→ Work to complete
If a line in the data contains "pirinç", copy it out.

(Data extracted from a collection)

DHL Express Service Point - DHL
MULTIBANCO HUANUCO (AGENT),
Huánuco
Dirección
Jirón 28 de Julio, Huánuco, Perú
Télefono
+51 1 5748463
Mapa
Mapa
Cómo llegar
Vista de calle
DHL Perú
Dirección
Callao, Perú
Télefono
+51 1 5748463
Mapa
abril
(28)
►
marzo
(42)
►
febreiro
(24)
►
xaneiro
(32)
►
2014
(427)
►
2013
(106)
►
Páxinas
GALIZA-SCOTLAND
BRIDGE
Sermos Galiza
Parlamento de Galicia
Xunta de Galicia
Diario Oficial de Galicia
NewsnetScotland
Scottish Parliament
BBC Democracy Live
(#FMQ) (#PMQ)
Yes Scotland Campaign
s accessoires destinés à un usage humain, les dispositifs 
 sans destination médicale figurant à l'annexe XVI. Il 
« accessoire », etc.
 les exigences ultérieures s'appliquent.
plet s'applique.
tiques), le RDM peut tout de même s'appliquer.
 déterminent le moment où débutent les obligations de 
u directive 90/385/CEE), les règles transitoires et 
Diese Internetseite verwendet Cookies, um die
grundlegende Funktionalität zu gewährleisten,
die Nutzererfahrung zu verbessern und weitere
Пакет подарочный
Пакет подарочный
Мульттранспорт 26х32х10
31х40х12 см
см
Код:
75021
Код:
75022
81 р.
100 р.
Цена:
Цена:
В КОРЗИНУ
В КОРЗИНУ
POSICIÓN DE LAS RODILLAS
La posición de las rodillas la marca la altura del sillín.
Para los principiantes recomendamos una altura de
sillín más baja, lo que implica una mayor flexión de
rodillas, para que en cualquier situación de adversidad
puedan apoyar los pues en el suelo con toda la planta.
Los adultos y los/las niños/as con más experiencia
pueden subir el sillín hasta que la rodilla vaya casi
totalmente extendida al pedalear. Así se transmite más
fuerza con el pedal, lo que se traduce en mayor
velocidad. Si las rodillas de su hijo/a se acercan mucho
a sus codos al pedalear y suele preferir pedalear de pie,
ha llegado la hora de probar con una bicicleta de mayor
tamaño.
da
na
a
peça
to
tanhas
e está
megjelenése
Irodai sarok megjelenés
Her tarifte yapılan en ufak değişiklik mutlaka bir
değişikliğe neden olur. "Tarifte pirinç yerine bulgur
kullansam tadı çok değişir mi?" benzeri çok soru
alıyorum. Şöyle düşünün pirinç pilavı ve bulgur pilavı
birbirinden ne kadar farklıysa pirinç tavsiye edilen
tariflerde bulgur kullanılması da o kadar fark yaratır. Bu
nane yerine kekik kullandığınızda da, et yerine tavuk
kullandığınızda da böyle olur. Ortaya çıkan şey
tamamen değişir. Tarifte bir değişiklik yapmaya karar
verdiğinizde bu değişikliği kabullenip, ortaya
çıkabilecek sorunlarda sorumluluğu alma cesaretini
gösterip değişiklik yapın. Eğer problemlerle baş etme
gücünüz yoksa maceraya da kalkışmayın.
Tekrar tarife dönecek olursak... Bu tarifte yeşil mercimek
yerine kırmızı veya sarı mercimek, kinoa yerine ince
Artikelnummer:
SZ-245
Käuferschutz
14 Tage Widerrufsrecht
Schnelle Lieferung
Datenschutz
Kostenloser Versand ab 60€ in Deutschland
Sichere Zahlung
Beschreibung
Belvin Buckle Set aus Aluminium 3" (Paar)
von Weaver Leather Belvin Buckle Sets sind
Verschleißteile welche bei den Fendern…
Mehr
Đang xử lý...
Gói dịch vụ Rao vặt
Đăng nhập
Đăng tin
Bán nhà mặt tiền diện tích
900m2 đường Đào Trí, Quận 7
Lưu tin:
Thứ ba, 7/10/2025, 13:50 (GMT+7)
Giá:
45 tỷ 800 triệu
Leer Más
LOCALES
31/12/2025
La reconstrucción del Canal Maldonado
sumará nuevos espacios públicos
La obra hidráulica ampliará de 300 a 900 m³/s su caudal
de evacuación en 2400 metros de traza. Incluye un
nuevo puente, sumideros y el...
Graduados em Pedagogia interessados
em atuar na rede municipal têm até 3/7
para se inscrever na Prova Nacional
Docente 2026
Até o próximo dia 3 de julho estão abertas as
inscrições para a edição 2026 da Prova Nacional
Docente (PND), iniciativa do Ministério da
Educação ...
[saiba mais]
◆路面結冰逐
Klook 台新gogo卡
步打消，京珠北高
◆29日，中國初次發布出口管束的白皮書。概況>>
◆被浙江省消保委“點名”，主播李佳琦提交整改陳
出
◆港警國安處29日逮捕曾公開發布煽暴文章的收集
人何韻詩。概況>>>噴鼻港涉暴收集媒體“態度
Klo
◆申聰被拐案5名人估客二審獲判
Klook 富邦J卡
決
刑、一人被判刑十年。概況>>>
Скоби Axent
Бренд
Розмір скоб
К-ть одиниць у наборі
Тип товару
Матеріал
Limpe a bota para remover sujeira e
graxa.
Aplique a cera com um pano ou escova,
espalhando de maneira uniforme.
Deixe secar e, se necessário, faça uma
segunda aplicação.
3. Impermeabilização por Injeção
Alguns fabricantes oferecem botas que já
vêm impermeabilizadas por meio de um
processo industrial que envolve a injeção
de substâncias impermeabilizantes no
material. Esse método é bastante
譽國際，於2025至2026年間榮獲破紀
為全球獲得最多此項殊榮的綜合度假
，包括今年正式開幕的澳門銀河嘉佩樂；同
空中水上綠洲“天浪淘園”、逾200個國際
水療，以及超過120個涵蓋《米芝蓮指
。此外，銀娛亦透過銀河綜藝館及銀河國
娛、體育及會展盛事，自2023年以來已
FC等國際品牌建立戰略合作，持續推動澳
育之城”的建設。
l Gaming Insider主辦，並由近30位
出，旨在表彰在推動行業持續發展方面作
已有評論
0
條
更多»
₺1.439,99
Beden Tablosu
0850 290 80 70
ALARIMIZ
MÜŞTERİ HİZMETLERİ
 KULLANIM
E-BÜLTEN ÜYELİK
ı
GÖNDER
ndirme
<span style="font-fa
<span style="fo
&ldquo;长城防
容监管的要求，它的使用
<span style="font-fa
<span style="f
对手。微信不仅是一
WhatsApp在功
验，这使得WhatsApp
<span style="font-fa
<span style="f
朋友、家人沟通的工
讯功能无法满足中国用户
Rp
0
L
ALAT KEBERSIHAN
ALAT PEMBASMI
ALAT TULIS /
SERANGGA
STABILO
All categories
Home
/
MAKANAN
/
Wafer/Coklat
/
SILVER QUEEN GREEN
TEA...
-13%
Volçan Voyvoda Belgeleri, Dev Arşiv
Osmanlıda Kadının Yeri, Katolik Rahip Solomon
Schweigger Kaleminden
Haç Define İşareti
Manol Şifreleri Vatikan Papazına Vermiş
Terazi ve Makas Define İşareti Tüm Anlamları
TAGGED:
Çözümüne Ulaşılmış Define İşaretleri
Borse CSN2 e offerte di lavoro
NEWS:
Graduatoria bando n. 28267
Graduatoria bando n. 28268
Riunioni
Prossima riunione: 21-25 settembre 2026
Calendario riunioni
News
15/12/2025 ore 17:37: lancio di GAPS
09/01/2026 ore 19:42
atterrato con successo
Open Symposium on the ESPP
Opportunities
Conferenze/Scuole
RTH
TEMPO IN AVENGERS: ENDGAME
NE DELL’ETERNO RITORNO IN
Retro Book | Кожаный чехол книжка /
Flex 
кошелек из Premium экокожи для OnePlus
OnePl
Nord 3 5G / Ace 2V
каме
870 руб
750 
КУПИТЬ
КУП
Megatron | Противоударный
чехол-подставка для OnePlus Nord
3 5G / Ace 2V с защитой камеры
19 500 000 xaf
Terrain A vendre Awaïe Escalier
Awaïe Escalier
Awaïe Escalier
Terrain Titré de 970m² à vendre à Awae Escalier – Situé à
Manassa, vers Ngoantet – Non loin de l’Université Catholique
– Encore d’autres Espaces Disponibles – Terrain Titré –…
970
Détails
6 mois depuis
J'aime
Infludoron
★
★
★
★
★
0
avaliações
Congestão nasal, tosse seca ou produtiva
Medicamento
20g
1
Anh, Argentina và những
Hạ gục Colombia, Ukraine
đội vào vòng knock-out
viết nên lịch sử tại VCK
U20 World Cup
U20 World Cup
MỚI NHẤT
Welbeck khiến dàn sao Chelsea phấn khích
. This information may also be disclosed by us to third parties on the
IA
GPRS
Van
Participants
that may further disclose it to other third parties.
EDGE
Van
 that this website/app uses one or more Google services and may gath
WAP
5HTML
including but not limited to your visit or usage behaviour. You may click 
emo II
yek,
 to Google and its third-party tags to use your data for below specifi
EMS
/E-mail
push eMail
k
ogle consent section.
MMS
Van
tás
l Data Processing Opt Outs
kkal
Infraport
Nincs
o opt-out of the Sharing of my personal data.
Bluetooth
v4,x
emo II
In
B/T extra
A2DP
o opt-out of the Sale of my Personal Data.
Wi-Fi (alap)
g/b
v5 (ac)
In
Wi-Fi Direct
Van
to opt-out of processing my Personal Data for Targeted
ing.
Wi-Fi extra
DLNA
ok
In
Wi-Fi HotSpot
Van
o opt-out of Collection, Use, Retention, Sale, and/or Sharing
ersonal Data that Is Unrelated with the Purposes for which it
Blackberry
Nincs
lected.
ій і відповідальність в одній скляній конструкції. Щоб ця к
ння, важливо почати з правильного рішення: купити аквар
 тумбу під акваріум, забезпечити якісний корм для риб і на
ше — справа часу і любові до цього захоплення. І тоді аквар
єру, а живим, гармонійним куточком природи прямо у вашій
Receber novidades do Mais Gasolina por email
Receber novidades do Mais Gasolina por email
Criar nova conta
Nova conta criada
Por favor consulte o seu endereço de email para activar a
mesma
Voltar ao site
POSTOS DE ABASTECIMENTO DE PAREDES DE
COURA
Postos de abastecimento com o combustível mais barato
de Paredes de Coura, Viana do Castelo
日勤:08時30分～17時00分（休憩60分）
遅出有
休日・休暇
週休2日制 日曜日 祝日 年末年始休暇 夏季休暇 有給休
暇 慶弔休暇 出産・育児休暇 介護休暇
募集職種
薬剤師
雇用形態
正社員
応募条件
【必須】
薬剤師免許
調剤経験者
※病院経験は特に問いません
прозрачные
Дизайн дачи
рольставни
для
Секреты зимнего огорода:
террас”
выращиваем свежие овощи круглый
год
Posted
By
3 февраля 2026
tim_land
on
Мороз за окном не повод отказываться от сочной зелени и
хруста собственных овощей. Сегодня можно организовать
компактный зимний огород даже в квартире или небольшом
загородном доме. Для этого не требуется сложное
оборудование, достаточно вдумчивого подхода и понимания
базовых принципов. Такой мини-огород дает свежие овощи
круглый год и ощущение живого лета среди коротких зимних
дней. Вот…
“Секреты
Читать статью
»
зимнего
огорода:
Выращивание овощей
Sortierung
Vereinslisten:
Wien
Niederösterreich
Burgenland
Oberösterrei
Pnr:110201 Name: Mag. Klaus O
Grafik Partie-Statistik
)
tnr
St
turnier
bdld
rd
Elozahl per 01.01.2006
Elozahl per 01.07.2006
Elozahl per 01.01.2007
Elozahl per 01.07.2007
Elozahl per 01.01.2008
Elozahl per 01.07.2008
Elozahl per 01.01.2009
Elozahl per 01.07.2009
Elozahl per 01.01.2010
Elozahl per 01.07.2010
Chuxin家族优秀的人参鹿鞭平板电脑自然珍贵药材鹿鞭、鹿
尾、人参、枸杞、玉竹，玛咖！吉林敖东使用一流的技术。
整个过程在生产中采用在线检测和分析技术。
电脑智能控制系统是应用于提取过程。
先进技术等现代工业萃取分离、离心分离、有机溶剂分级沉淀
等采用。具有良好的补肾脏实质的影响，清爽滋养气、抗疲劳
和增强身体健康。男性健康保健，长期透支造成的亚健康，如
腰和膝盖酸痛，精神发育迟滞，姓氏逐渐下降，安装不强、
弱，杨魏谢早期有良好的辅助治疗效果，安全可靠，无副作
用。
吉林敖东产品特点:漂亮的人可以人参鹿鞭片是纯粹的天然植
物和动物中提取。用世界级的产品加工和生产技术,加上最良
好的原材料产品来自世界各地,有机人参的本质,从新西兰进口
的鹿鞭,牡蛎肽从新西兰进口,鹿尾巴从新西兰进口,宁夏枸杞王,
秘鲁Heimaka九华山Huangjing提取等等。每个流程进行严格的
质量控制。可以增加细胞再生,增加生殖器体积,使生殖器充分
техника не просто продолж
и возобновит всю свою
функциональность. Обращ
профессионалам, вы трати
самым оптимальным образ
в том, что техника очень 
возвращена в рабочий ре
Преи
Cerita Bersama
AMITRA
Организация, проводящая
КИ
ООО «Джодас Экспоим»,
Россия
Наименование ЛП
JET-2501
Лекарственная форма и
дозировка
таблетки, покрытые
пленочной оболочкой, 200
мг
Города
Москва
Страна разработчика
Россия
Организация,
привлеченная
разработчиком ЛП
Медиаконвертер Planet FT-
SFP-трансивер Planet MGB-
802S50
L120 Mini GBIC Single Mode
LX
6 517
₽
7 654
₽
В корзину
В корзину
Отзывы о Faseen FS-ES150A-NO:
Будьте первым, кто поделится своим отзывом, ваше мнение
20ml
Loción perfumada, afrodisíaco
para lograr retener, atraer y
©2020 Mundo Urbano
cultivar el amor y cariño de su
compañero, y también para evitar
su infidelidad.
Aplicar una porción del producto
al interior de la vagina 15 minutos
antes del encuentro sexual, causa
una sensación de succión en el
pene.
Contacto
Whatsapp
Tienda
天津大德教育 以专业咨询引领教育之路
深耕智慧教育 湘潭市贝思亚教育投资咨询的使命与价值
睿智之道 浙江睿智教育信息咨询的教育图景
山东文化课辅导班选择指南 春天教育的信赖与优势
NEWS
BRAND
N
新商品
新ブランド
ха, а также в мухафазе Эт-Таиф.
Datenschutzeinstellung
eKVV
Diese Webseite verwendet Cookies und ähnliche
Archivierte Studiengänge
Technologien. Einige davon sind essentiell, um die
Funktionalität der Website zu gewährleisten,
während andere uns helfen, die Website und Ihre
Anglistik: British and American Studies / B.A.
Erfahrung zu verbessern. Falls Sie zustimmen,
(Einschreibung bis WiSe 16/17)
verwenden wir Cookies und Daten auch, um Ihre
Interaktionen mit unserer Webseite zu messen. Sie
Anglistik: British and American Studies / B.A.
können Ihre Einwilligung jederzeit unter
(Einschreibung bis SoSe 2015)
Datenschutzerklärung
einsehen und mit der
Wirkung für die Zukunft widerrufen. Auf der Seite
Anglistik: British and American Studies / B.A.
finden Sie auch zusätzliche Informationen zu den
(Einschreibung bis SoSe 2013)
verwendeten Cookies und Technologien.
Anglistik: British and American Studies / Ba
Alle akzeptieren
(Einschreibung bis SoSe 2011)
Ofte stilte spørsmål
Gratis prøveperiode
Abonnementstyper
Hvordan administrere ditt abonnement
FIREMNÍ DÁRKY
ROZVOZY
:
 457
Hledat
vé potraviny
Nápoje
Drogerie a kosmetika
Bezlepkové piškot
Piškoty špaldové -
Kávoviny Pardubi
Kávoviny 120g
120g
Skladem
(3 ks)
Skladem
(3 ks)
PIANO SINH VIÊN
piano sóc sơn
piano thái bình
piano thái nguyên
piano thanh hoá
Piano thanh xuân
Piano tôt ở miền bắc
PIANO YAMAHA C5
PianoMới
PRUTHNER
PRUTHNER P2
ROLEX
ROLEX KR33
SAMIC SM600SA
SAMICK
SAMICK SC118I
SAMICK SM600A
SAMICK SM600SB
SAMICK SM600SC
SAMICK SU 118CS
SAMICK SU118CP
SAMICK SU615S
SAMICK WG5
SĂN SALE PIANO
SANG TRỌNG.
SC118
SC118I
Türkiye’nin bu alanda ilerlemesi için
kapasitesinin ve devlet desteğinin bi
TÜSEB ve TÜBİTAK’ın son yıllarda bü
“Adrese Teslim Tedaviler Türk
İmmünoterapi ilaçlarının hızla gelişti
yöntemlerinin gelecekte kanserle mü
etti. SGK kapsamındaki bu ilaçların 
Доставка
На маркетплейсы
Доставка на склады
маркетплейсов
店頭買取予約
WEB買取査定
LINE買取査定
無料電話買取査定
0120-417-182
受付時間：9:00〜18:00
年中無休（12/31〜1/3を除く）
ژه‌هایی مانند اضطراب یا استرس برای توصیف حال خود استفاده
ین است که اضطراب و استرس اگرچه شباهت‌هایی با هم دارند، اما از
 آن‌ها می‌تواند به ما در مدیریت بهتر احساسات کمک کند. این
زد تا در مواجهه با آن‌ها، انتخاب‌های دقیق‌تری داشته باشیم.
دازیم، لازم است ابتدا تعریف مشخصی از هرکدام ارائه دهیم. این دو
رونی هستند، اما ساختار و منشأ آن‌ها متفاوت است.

→ Output for this exercise
değişikliğe neden olur. "Tarifte pirinç yerine bulgur
alıyorum. Şöyle düşünün pirinç pilavı ve bulgur pilavı
birbirinden ne kadar farklıysa pirinç tavsiye edilen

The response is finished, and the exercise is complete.